The three Seals moved in around Annie their height effectively blocking any possible shot at her, and Chief Peters didn't leave her in the open even going up the stairs into the plane. When they got to the ramp, he picked her up as if she weighed twenty pounds and carried her up the stairs with his body between hers and the plane on the other side. When he put her down at the top of the stairs, he was apparently expecting a rebuff, but Annie just turned, stepped close, gave him a quick hug, released him and said, "Thanks, Chief. Tell your guys thank you for me. Stay safe." Then she turned, and walked into the passenger compartment of the plane.
# # #
11:25 AM Hong Kong Time Day 1, 10:25 PM DC time, Day 0, CIA Chartered Gulfstream, Kadena Air Force Base, Okinawa, Japan:
The plane was set up as a long-range executive business jet. The door to the cockpit was closed. That bothered Annie when she entered the plane, for it occurred to her that she had only seen one head in the cockpit, and what little she could see of it hadn't looked right for an Air Force pilot. She chided herself for being sloppy. She wanted to meet and verify the credentials of whoever was flying the plane. She didn't want any surprises. When Colonel Abbott joined Annie a couple of minutes later, she asked, "Have you met the cockpit crew?"

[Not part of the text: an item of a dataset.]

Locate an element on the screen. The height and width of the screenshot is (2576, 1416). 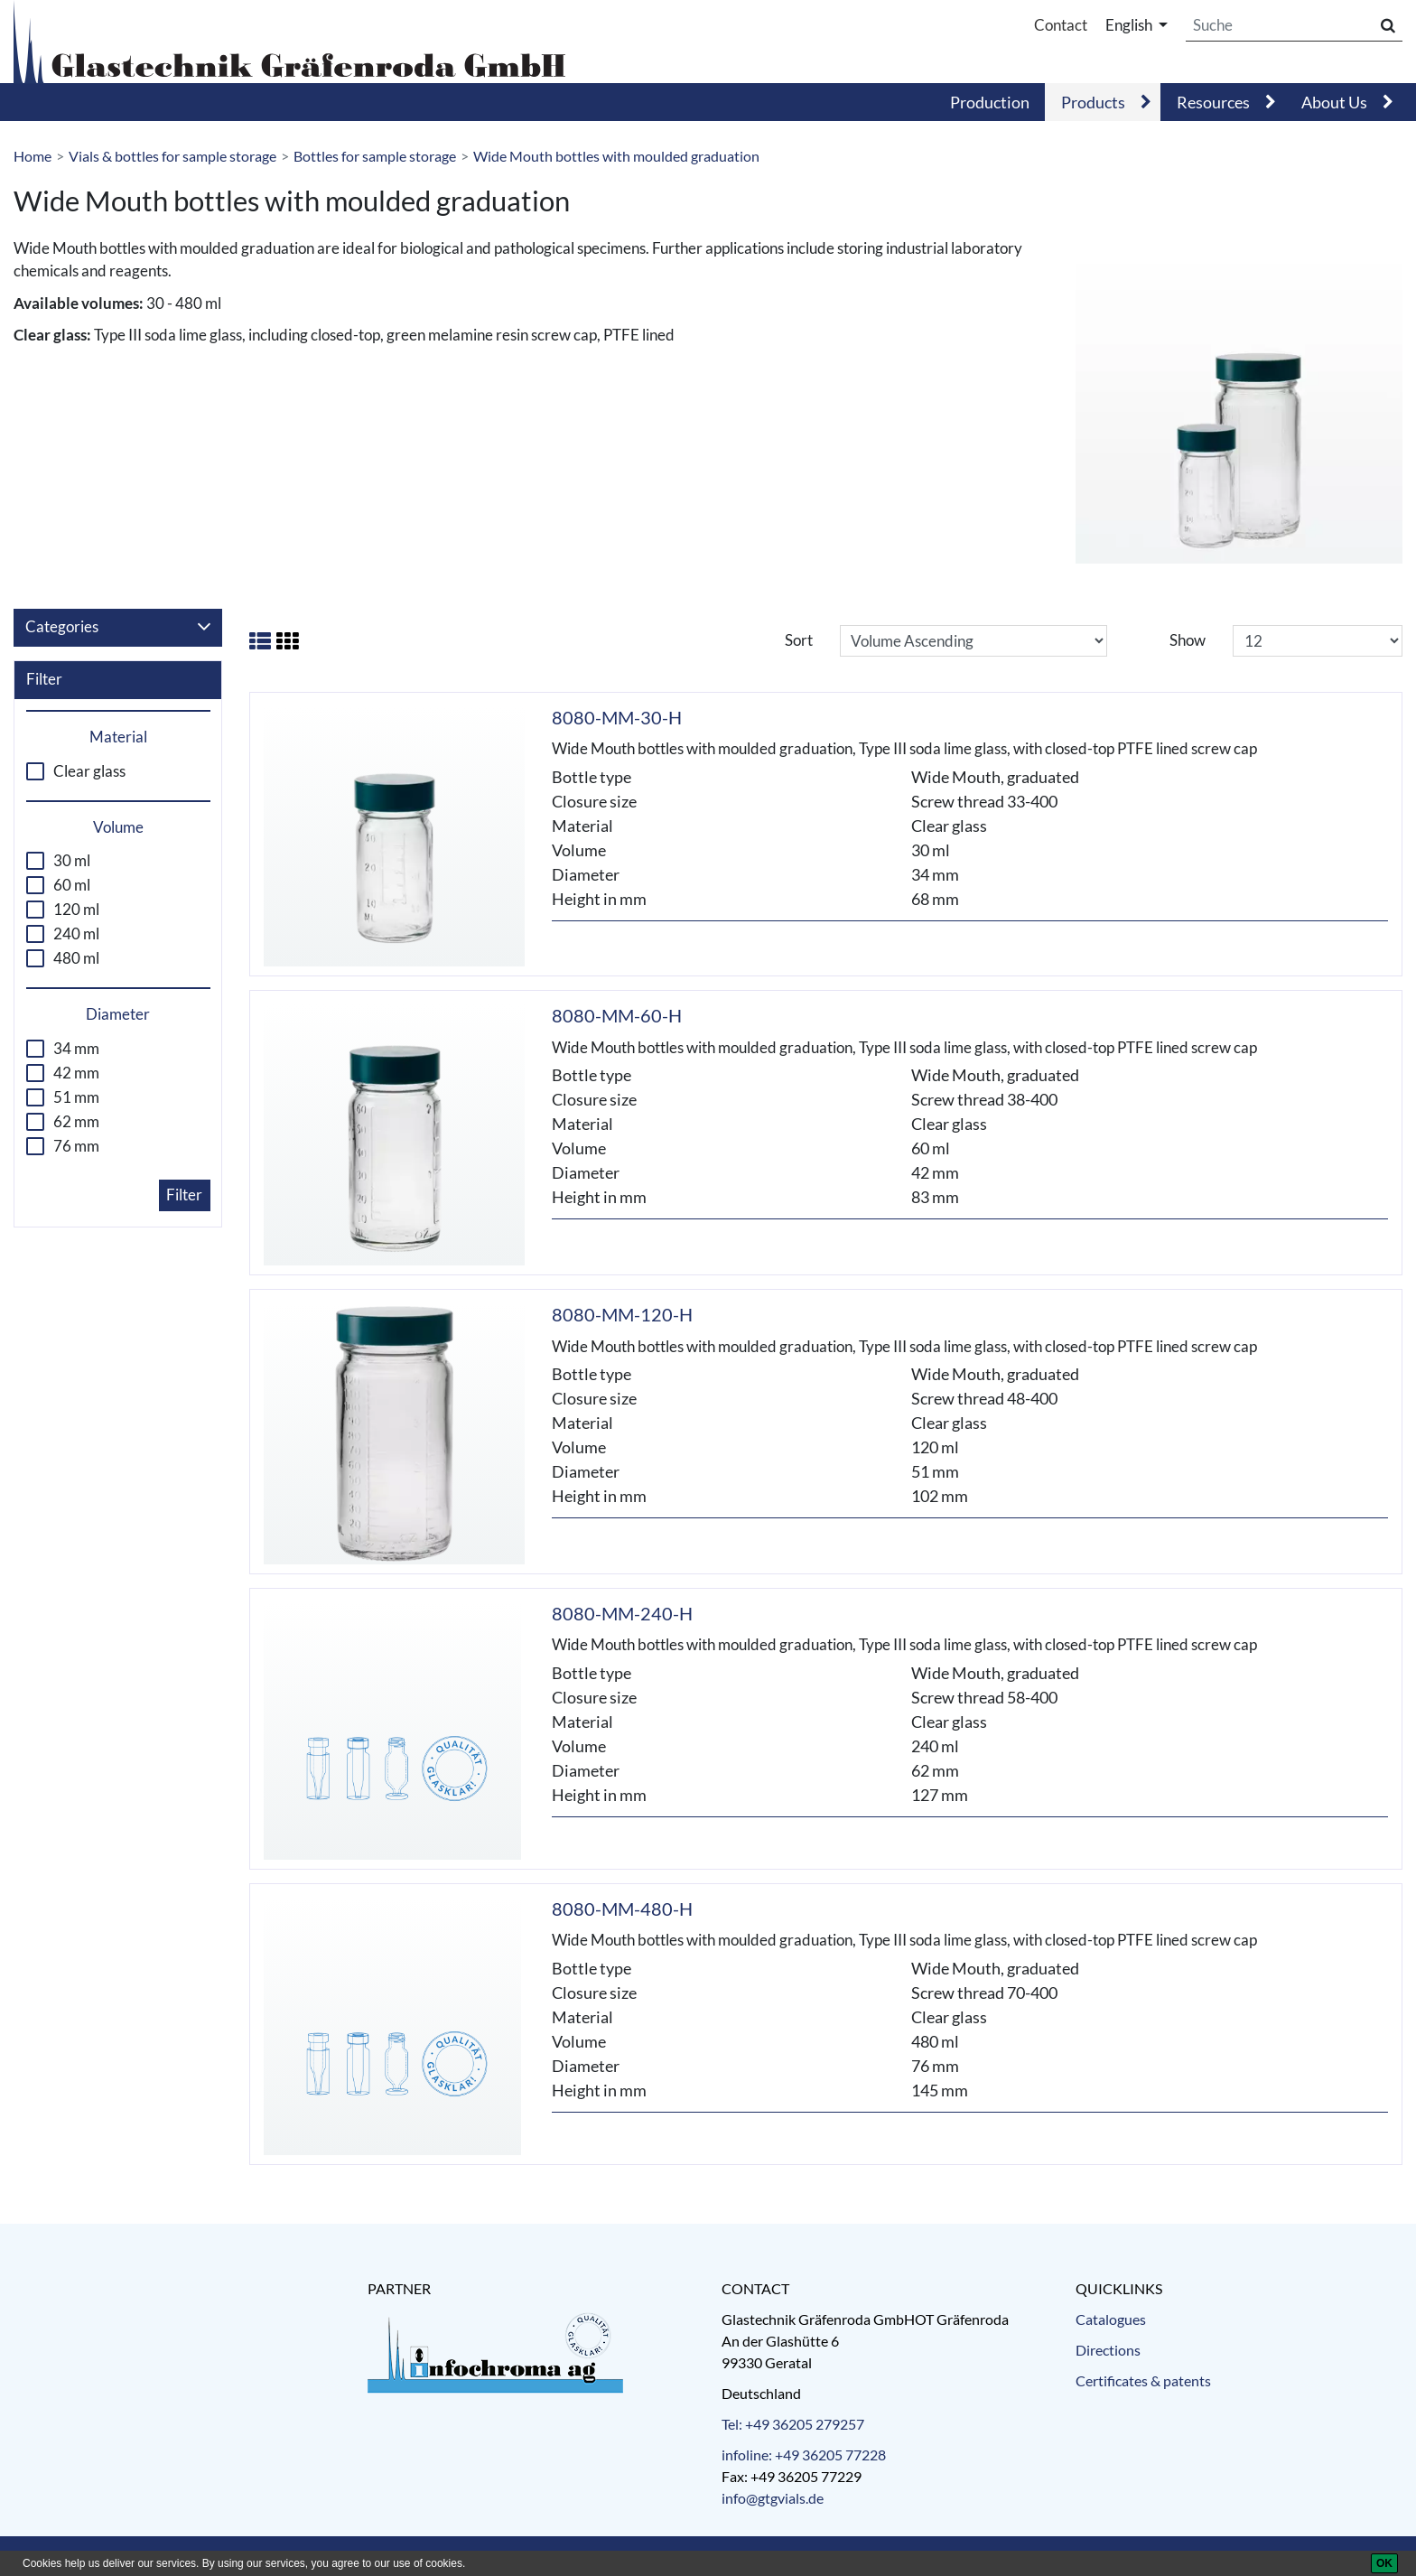
Home is located at coordinates (32, 155).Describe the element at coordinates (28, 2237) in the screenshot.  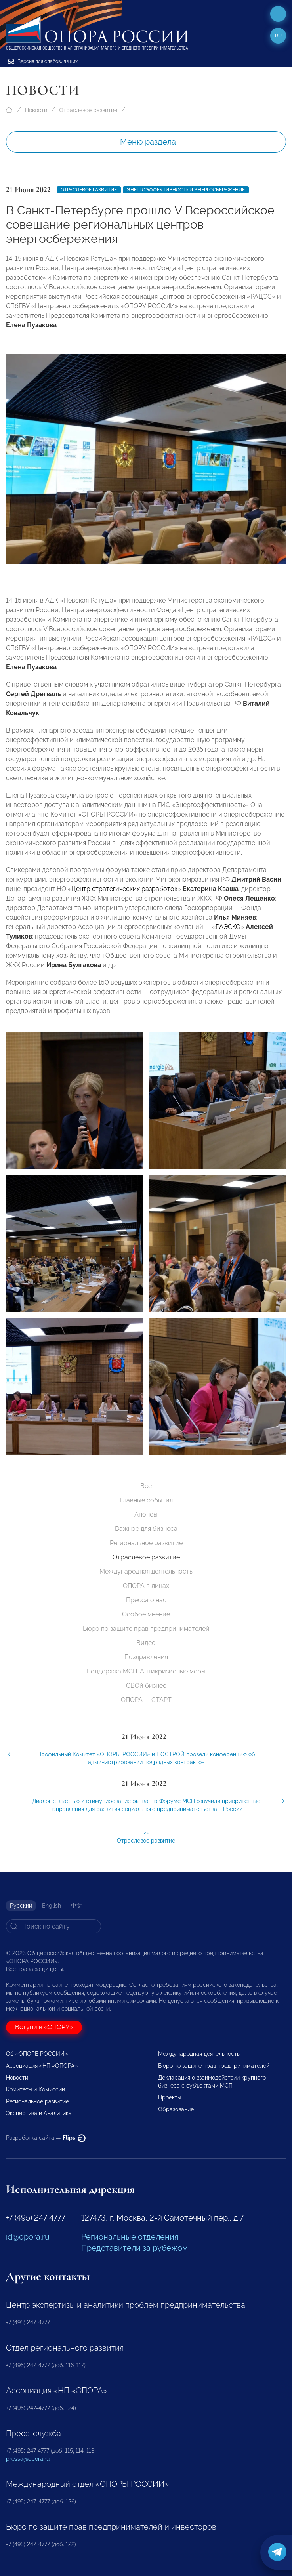
I see `id@opora.ru` at that location.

"I met the crew that flew us over here; there will be two different crews to pilot the plane back to DC. This one will fly us to Pearl Harbor. The next will fly us to LAX and then on to DC."
"Uncle Fred, did you meet the pilots?"
"No. We've been here for forty minutes. I had to go to that hanger to use their encrypted landline to report our status, so I haven't had the cockpit in view the whole time since they arrived. They've been in there the whole time."
"There are two pilots, right?"
"Yes. I saw two Air Force pilots go in there."
"They were clean shaven, right?"
"Of course."
"I didn't see two heads in the cockpit as we walked up to the plane. I may sound paranoid, but I need to meet these guys before that door is closed. Can you make that happen?"
He nodded and said, "Definitely. Give me a minute."
"I'm coming with you. They are not to get my name. But I want to see their military ID, pilot's licenses and passports. I'm going to have them verified by Langley before that door closes or we get off this plane."
"Annie, ..."
"Call me Matrix till we get this cleared up and are in the air."
The Colonel sighed but said, "Okay, Matrix. Let's do it." He knocked on the cockpit door and said, "This is Colonel Abbott. I must validate your credentials before we close the door and start the engines."
There was a pause; Annie heard a muffled sound like a punch hitting a face and then felt the plane vibrate with what felt like a sudden violent movement in the cockpit. She had an instant bad feeling. She lunged to one side, body blocked the Colonel off balance and then pushed him forcefully out the door onto the ramp before he could react. She drew her gun, backed into the cabin and dropped to one knee on the floor behind the partition that separated the hatch from the cabin. She leaned to the right and extended her gun around the partition toward the cockpit. Her vision narrowed to the door when it cracked open and the muzzle of a shotgun poked out. In what seemed like slow motion, the gun fired once. She felt the partition vibrate from the hit, but no pain. The door opened wider. She waited until she saw the man wasn't in uniform, and before he could lower his shotgun to point at her, she fired two fast double taps into the upper right chest that was all she could see of his torso. After he fell, she moved forward, kicked the shotgun out the door where she heard it tumble down the ramp to the concrete. She ignored the shotgun, carefully checked and found no pulse on the man she'd just shot. He was dead.